Rising Anti-Semitism Discussed At Beverly Hills Temple On Holiest Day On Jewish Calendar

BEVERLY HILLS (CBSLA.com) — Temple Emanuel of Beverly Hills conducted a forum on the subject of rising anti-Semitism in Europe Saturday in connection with Yom Kippur, the holiest and most somber day on the Jewish calendar.

“Anti-Semitism in Europe: Challenge or Crisis,” was selected as the topic in early August  “because it just seemed to be getting more and more attention,” said Rabbi Laura Geller, the temple’s senior rabbi.

“The theme for our High Holidays (observances) is `If not now, when?”‘ Geller told City News Service.

A series of shootings, anti-Semitic rallies and attacks on synagogues and Jewish-owned businesses have contributed to an environment of fear for
European Jews, Geller said.

As members of her congregation “read about what was happening in Europe, they became more and more concerned,” Geller said.

“Our community is confused about it,” Geller said. “I think the community is angry. Some people in the community are scared. It’s a pretty
important issue that both touches the Jewish community very personally and also has significance for the wider community as well.”

Amanda Susskind, Pacific Southwest Region director of the Anti-Defamation League who will be one of the forum’s panelists, described the
current level of anti-Semitism in France as serious, but said she always cautions people “to make the comparison to pre-Nazi Germany is not fair
either.”

“There is a vibrant Jewish community that is extremely vocal and has a great deal of respect,” Susskind said. “There is a government that supports
the Jewish community and has been outspoken to denounce anti-Semitism.”

Geller said she hopes the forum will lead to people understanding “what’s really happening in the world and why it’s happening in the world and
what we as a Jewish community here in North America ought to be doing in response.”

Temple Emanuel has held a Contemporary Issues Forum each Yom Kippur since shortly after Geller became its chief rabbi in 1994.
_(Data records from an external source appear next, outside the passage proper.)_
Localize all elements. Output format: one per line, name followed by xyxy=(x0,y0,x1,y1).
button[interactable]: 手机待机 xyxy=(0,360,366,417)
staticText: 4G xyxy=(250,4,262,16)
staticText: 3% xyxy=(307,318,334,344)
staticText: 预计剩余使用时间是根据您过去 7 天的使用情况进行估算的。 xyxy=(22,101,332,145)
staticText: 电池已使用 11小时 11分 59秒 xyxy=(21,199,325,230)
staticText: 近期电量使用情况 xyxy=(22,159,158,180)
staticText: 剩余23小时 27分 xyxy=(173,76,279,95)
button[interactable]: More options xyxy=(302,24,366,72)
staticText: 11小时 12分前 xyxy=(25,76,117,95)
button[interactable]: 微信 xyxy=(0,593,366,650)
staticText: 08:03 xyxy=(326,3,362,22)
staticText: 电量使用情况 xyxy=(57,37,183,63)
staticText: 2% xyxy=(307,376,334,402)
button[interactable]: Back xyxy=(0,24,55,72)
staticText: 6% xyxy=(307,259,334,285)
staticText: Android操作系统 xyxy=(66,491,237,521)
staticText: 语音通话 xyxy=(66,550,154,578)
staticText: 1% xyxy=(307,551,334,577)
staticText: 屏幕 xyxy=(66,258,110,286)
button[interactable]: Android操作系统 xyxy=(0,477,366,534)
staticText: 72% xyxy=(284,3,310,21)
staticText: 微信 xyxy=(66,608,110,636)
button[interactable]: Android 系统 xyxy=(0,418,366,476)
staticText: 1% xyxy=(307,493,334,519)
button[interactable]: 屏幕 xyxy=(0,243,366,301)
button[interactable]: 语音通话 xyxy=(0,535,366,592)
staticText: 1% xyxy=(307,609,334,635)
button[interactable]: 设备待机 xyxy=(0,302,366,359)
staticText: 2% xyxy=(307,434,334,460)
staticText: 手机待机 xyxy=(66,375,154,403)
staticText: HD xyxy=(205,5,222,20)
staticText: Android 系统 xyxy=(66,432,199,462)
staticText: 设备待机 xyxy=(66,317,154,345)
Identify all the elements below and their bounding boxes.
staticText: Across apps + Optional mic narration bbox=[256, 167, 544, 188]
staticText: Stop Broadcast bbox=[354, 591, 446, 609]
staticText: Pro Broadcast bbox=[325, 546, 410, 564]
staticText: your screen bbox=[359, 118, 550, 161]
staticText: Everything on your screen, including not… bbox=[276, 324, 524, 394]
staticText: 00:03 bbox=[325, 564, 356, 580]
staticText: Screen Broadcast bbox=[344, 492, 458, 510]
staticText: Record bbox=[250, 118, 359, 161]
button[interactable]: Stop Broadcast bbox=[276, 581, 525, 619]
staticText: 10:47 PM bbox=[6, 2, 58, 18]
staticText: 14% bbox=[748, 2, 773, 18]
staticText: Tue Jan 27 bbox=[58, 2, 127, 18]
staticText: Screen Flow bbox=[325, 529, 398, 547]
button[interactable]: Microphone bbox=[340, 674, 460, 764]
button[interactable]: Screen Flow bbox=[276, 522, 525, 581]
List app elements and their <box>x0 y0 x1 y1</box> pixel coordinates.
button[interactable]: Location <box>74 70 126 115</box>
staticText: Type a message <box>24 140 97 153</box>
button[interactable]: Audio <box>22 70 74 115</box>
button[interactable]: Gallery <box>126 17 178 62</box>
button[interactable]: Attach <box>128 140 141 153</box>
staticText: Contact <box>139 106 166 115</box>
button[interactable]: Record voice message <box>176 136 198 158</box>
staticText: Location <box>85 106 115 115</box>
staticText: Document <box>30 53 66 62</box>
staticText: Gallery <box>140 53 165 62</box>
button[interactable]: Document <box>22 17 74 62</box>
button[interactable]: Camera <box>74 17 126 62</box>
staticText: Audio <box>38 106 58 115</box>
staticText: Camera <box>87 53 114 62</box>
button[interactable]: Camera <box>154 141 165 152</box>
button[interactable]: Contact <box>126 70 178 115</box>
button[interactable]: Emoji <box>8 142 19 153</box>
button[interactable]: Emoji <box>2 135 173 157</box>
“We wanted to make it clear that the work of Yom Kippur is not just personal spiritual work, but it also has to do with our responsibility with the
larger world,” Geller said.

According to Jewish tradition, Yom Kippur is the day on which Moses came down from Mount Sinai with the second set of commandment tablets and
announced God’s pardon of the people.

Yom Kippur concludes after sunset Saturday.